*** Opening of DATA ***

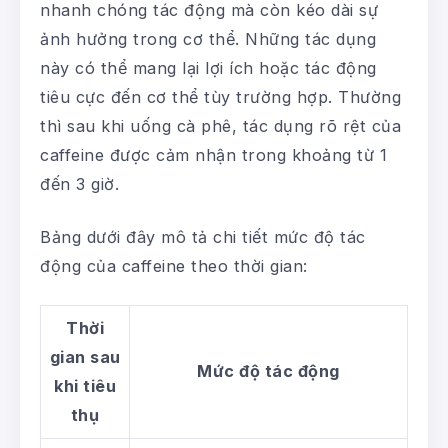
nhanh chóng tác động mà còn kéo dài sự
ảnh hưởng trong cơ thể. Những tác dụng
này có thể mang lại lợi ích hoặc tác động
tiêu cực đến cơ thể tùy trường hợp. Thường
thì sau khi uống cà phê, tác dụng rõ rệt của
caffeine được cảm nhận trong khoảng từ 1
đến 3 giờ.
Bảng dưới đây mô tả chi tiết mức độ tác
động của caffeine theo thời gian:
Thời
gian sau
Mức độ tác động
khi tiêu
thụ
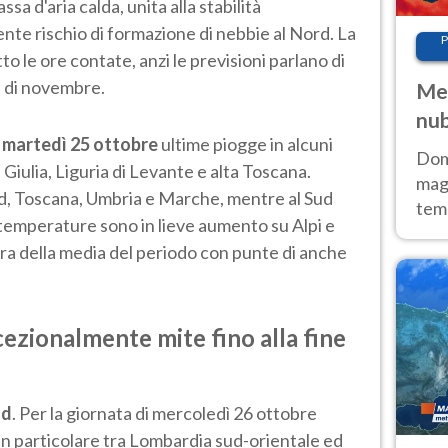
sa d'aria calda, unita alla stabilità
nte rischio di formazione di nebbie al Nord. La
P
to le ore contate, anzi le previsioni parlano di
i di novembre.
Met
nub
r
martedì 25 ottobre
ultime piogge in alcuni
Sud
Doma
 Giulia, Liguria di Levante e alta Toscana.
magg
d, Toscana, Umbria e Marche, mentre al Sud
temp
temperature sono in lieve aumento su Alpi e
sem
pra della media del periodo con punte di anche
prev
cezionalmente mite fino alla fine
ud
. Per la giornata di mercoledì 26 ottobre
in particolare tra Lombardia sud-orientale ed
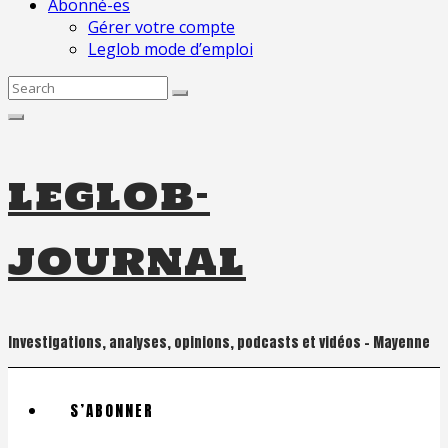
Abonné-es
Gérer votre compte
Leglob mode d’emploi
Search
for:
leglob-
journal
Investigations, analyses, opinions, podcasts et vidéos – Mayenne
S’ABONNER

*** Close of DATA ***

Lines from the one containing "Gérer votre compte" to the end of the data are to be printed exactly, including the first and last.

▶ [SOLUTION TO THIS PROBLEM]:
Gérer votre compte
Leglob mode d’emploi
Search
for:
leglob-
journal
Investigations, analyses, opinions, podcasts et vidéos – Mayenne
S’ABONNER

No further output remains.